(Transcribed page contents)

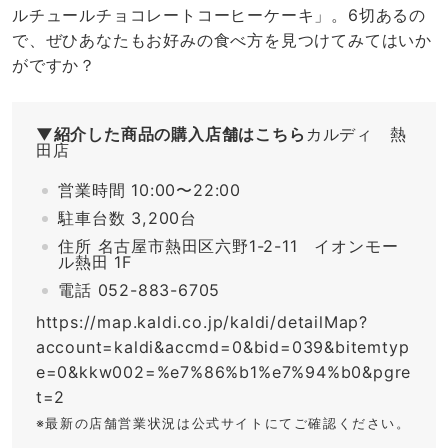
ルチュールチョコレートコーヒーケーキ」。6切あるの
で、ぜひあなたもお好みの食べ方を見つけてみてはいか
がですか？
▼紹介した商品の購入店舗はこちら
カルディ 熱
田店
営業時間 10:00〜22:00
駐車台数 3,200台
住所 名古屋市熱田区六野1-2-11 イオンモー
ル熱田 1F
電話 052-883-6705
https://map.kaldi.co.jp/kaldi/detailMap?
account=kaldi&accmd=0&bid=039&bitemtyp
e=0&kkw002=%e7%86%b1%e7%94%b0&pgre
t=2
※最新の店舗営業状況は公式サイトにてご確認ください。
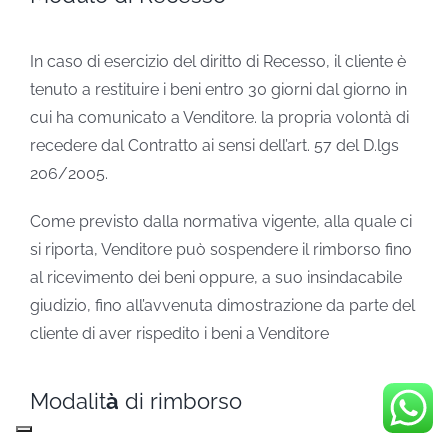
In caso di esercizio del diritto di Recesso, il cliente è
tenuto a restituire i beni entro 30 giorni dal giorno in
cui ha comunicato a Venditore. la propria volontà di
recedere dal Contratto ai sensi dell’art. 57 del D.lgs
206/2005.
Come previsto dalla normativa vigente, alla quale ci
si riporta, Venditore può sospendere il rimborso fino
al ricevimento dei beni oppure, a suo insindacabile
giudizio, fino all’avvenuta dimostrazione da parte del
cliente di aver rispedito i beni a Venditore
Modalit
à
di rimborso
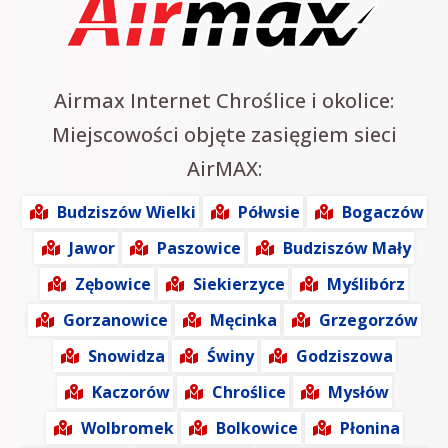
Airmax Internet Chroślice i okolice:
Miejscowości objęte zasięgiem sieci
AirMAX:
Budziszów Wielki
Półwsie
Bogaczów
Jawor
Paszowice
Budziszów Mały
Zębowice
Siekierzyce
Myślibórz
Gorzanowice
Męcinka
Grzegorzów
Snowidza
Świny
Godziszowa
Kaczorów
Chroślice
Mysłów
Wolbromek
Bolkowice
Płonina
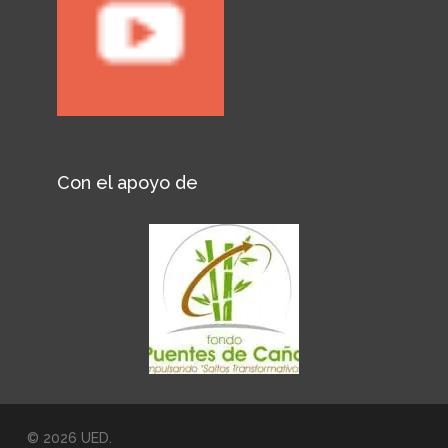
Con el apoyo de
© 2026 UED.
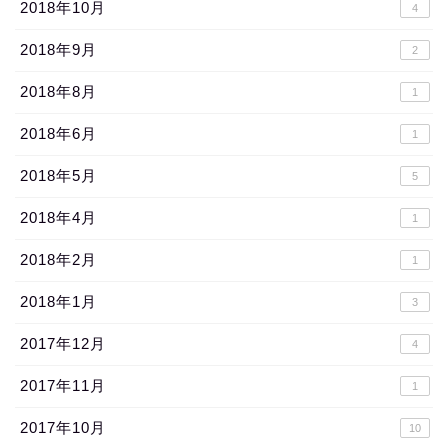
2018年10月
4
2018年9月
2
2018年8月
1
2018年6月
1
2018年5月
5
2018年4月
1
2018年2月
1
2018年1月
3
2017年12月
4
2017年11月
1
2017年10月
10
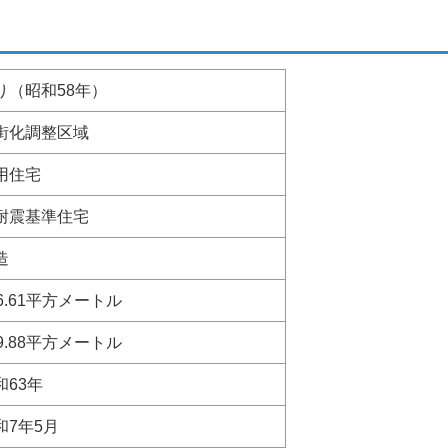
り（昭和58年）
街化調整区域
用住宅
耐震基準住宅
造
66.61平方メートル
49.88平方メートル
和63年
和7年5月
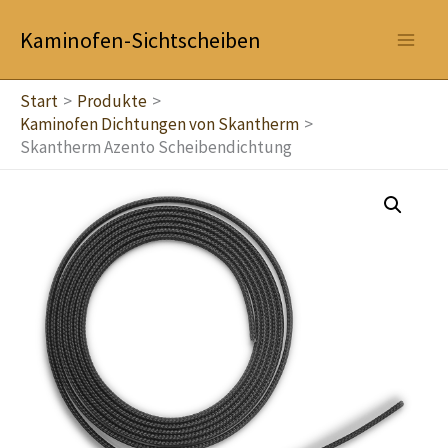
Zum
Kaminofen-Sichtscheiben
Inhalt
springen
Start
Produkte
Kaminofen Dichtungen von Skantherm
Skantherm Azento Scheibendichtung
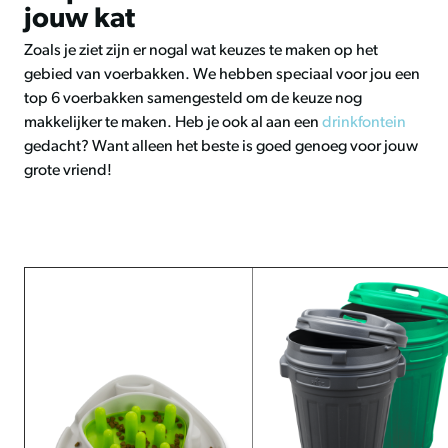
jouw kat
Zoals je ziet zijn er nogal wat keuzes te maken op het
gebied van voerbakken. We hebben speciaal voor jou een
top 6 voerbakken samengesteld om de keuze nog
makkelijker te maken. Heb je ook al aan een
drinkfontein
gedacht? Want alleen het beste is goed genoeg voor jouw
grote vriend!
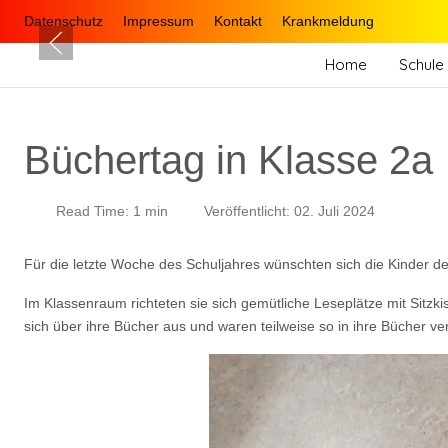
Datenschutz
Impressum
Kontakt
Krankmeldung
Home
Schule 
Büchertag in Klasse 2a
Read Time: 1 min
Veröffentlicht: 02. Juli 2024
Für die letzte Woche des Schuljahres wünschten sich die Kinder d
Im Klassenraum richteten sie sich gemütliche Leseplätze mit Sitzk
sich über ihre Bücher aus und waren teilweise so in ihre Bücher ver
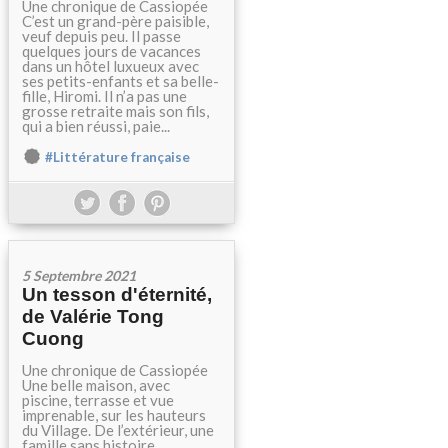
Une chronique de Cassiopée
C’est un grand-père paisible,
veuf depuis peu. Il passe
quelques jours de vacances
dans un hôtel luxueux avec
ses petits-enfants et sa belle-
fille, Hiromi. Il n’a pas une
grosse retraite mais son fils,
qui a bien réussi, paie...
#Littérature française
5 Septembre 2021
Un tesson d'éternité,
de Valérie Tong
Cuong
Une chronique de Cassiopée
Une belle maison, avec
piscine, terrasse et vue
imprenable, sur les hauteurs
du Village. De l’extérieur, une
famille sans histoire.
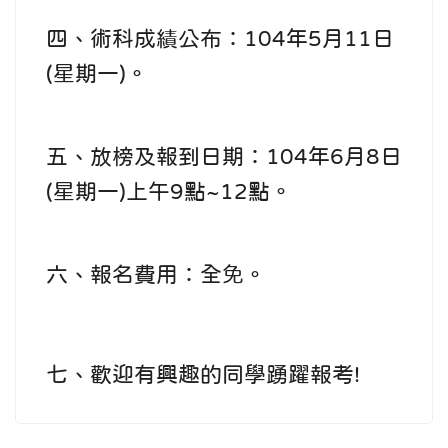
四、術科成績公布：104年5月11日
(星期一)。
五、放榜及報到日期：104年6月8日
(星期一)上午9點~12點。
六、報名費用：全免。
七、歡迎有興趣的同學踴躍報考!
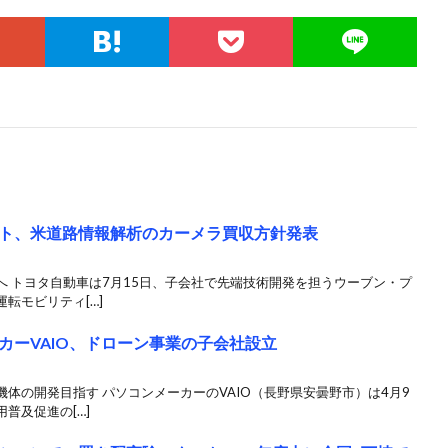
ト、米道路情報解析のカーメラ買収方針発表
 トヨタ自動車は7月15日、子会社で先端技術開発を担うウーブン・プ
転モビリティ[…]
カーVAIO、ドローン事業の子会社設立
体の開発目指す パソコンメーカーのVAIO（長野県安曇野市）は4月9
普及促進の[…]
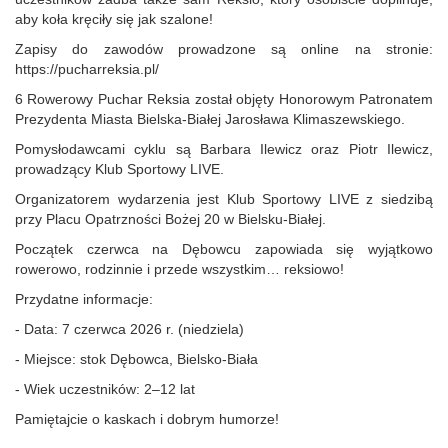
aby koła kręciły się jak szalone!
Zapisy do zawodów prowadzone są online na stronie:
https://pucharreksia.pl/
6 Rowerowy Puchar Reksia został objęty Honorowym Patronatem
Prezydenta Miasta Bielska-Białej Jarosława Klimaszewskiego.
Pomysłodawcami cyklu są Barbara Ilewicz oraz Piotr Ilewicz,
prowadzący Klub Sportowy LIVE.
Organizatorem wydarzenia jest Klub Sportowy LIVE z siedzibą
przy Placu Opatrzności Bożej 20 w Bielsku-Białej.
Początek czerwca na Dębowcu zapowiada się wyjątkowo
rowerowo, rodzinnie i przede wszystkim… reksiowo!
Przydatne informacje:
- Data: 7 czerwca 2026 r. (niedziela)
- Miejsce: stok Dębowca, Bielsko-Biała
- Wiek uczestników: 2–12 lat
Pamiętajcie o kaskach i dobrym humorze!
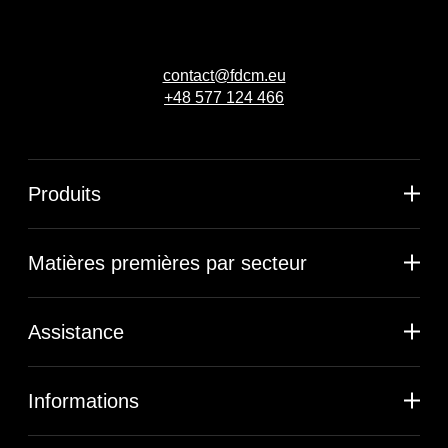
contact@fdcm.eu
+48 577 124 466
Produits
Matières premières par secteur
Assistance
Informations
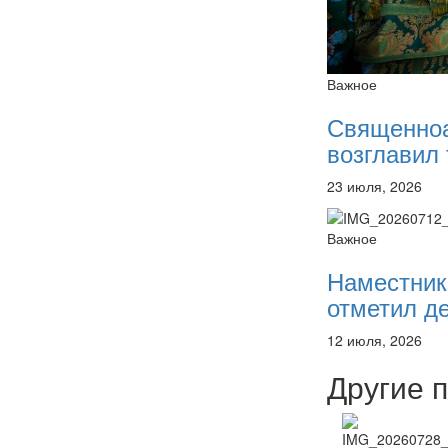
Важное
Священно
возглавил 
23 июля, 2026
Важное
Наместник
отметил де
12 июля, 2026
Другие 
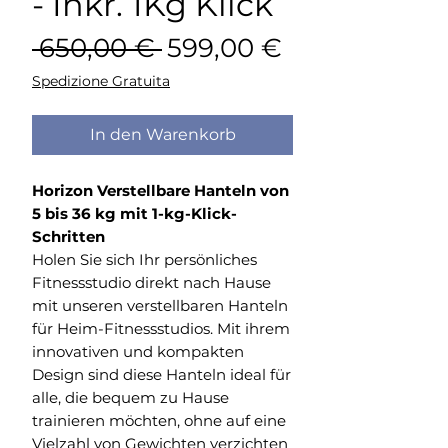
- Inkr. 1Kg Klick
Standardpreis
Sale-
 650,00 € 
599,00 €
Preis
Spedizione Gratuita
In den Warenkorb
Horizon Verstellbare Hanteln von
5 bis 36 kg mit 1-kg-Klick-
Schritten
Holen Sie sich Ihr persönliches
Fitnessstudio direkt nach Hause
mit unseren verstellbaren Hanteln
für Heim-Fitnessstudios. Mit ihrem
innovativen und kompakten
Design sind diese Hanteln ideal für
alle, die bequem zu Hause
trainieren möchten, ohne auf eine
Vielzahl von Gewichten verzichten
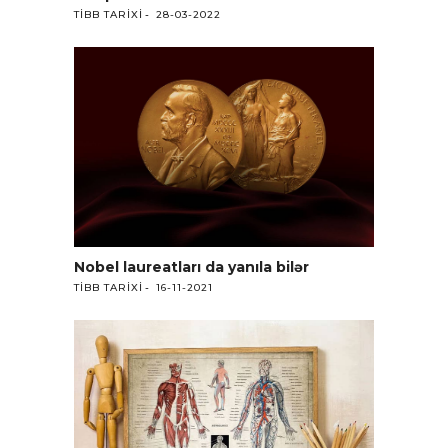
TIBB TARIXI
28-03-2022
Nobel laureatları da yanıla bilər
TIBB TARIXI
16-11-2021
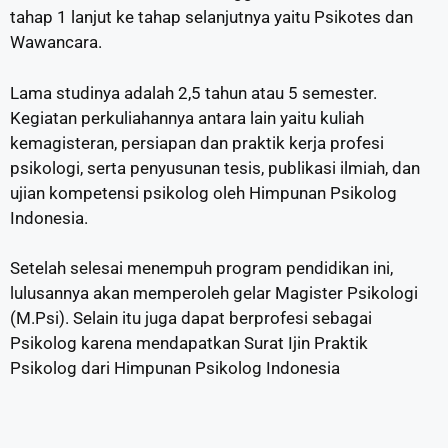
tahap 1 lanjut ke tahap selanjutnya yaitu Psikotes dan
Wawancara.
Lama studinya adalah 2,5 tahun atau 5 semester.
Kegiatan perkuliahannya antara lain yaitu kuliah
kemagisteran, persiapan dan praktik kerja profesi
psikologi, serta penyusunan tesis, publikasi ilmiah, dan
ujian kompetensi psikolog oleh Himpunan Psikolog
Indonesia.
Setelah selesai menempuh program pendidikan ini,
lulusannya akan memperoleh gelar Magister Psikologi
(M.Psi). Selain itu juga dapat berprofesi sebagai
Psikolog karena mendapatkan Surat Ijin Praktik
Psikolog dari Himpunan Psikolog Indonesia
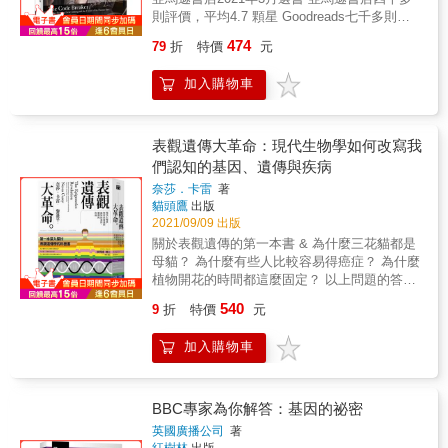
&mdash;&mdash;漢娜．庫赫勒（Hannah
個新發現的基因，述說其故事，並將人類與其
則評價，平均4.7 顆星 Goodreads七千多則讀
Kuchler），《金融時報》（Financial Times）
遠祖的歷史，由生命誕生之初娓娓道來，鋪陳
者評價，平均4.4顆星 《賈伯斯傳》、《達文西
& 穆克吉對骨髓移植早期努力的報導觸動人
到未來醫學的啟蒙之際。 他羅列了我們與細菌
474
79
折
特價
元
傳》作者最新力作 2020年諾貝爾化學獎得主珍
心。他對於幹細胞的討論是一流的水準
共有的基因、使我們有別於黑猩猩的基因、讓
妮佛．道納傳記，她的研究足以改變人類歷
&hellip;&hellip;總而言之，本書是與眾不同的細
我們罹患重疾的基因、可能影響我們的智力的
加入購物車
史！ 「今年的大獎與生命密碼的改寫有關。這
胞頌歌──它們的結構與功能、共通之處、多樣
基因、賦予我們語言文法能力的基因、指引我
些基因剪刀把生命科學帶入一個新紀元。」
性、相互的關聯，和無限的可能性，充滿驚奇
們的身體與頭腦發展的基因、讓我們具有記憶
──2020年諾貝爾化學獎聲明 華特．艾薩克森
感和人性。──《書單》雜誌（Booklist） &
力的基因、促使我們展現先天與後天之神妙融
再次以其生花妙筆，引領讀者進入生物科學界
表觀遺傳大革命：現代生物學如何改寫我
《細胞之歌》引人入勝且深具啟發性，鼓勵我
合的基因、為達其自私目的而侵犯我們的基
奇才、2020年諾貝爾化學獎得主珍妮佛．道納
們重新思考對醫療科學的歷史研究，並想像細
們認知的基因、遺傳與疾病
因、相互爭鬥的基因與記載人類遷徙歷史的基
的世界。 這個世界有合作也有競爭，有學術研
胞生物學可以如何重塑醫學和公共衛生。
因&hellip;&hellip;全書深入淺出，諧趣盎然，帶
奈莎．卡雷
著
究也有商業競合，有專利大戰也有科研人的情
──《書評專頁》月刊（BookPage）（加星書
領讀者一窺人類遺傳之堂奧，自2000年出版以
貓頭鷹
出版
誼&hellip;&hellip; 足以改變人類世界的CRISPR
評） & 才華洋溢的故事敘述者&hellip;&hellip;
來，一直是遺傳學領域最受歡迎之科普讀物。
2021/09/09 出版
基因編輯技術，不僅充滿基因治療與未來醫學
作者對醫學近期未來的想法（醫學「甚至可能
關於表觀遺傳的第一本書 & 為什麼三花貓都是
的機會，也饒富各種生物技術應用的商機。 基
會創造合成版的細胞，以及人類的各個部
母貓？ 為什麼有些人比較容易得癌症？ 為什麼
因編輯極可能改變人類歷史，所有人都應該一
分」）既令人信服又深具啟發，他的敘述中交
植物開花的時間都這麼固定？ 以上問題的答
讀！ 小學六年級的珍妮佛．道納，有天放學回
織了易於理解的細胞生物學和免疫學解釋。這
案，可能都來自「表觀遺傳學」！ & ◎徐明達
家時，發現父親在她床上放了一本書名為《雙
540
是穆克吉又一本佳作。&mdash;&mdash;《出
9
折
特價
元
博士（前陽明大學副校長）專業審定 ◎新增阮
螺旋》的平裝書。她把書往旁邊一擺，想著這
版者周刊》（Publishers Weekly）（加星書
麗蓉博士（中研院基因體研究中心研究員）更
大概又是一本自己熱愛的偵探小說。等到某個
評） & 穆克吉，醫師、醫學教授，和普立茲獎
加入購物車
新二○二一年最新科學發展 & 基因只是一個腳
下著雨的週六開始看這本書後，她知道，從某
得主（萬病之王），能夠以既直接又有趣的方
本，後天的一切影響更大！ 2000年6月26日，
個角度來說，自己猜對了。隨著書頁的翻動，
法解釋困難的觀念&hellip;&hellip;充滿啟發的細
人類基因體定序宣布完成。我們似乎掌握了生
書中競相發現生命密碼競賽背後的高潮跌起劇
胞生物學之旅&hellip;&hellip;作者的另一本傑
命的藍圖，以為可以著手解決各種遺傳的疑難
BBC專家為你解答：基因的祕密
情，讓道納愈發入迷。後來就算她的高中輔導
作，我們希望這些精彩之作在未來幾年能夠繼
雜症。但時至今日我們仍不確定一些癌症是如
老師告訴她女孩子不會成為科學家，她依然決
英國廣播公司
著
續增加。&mdash;&mdash;《柯克斯評論》
何發生的，也無法解釋同卵雙胞胎的遺傳疾病
紅樹林
出版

## About this task
Once you find the string "Himpunan" in a line of the records, copy that line.

## Expected answer
ujian kompetensi psikolog oleh Himpunan Psikolog
Psikolog dari Himpunan Psikolog Indonesia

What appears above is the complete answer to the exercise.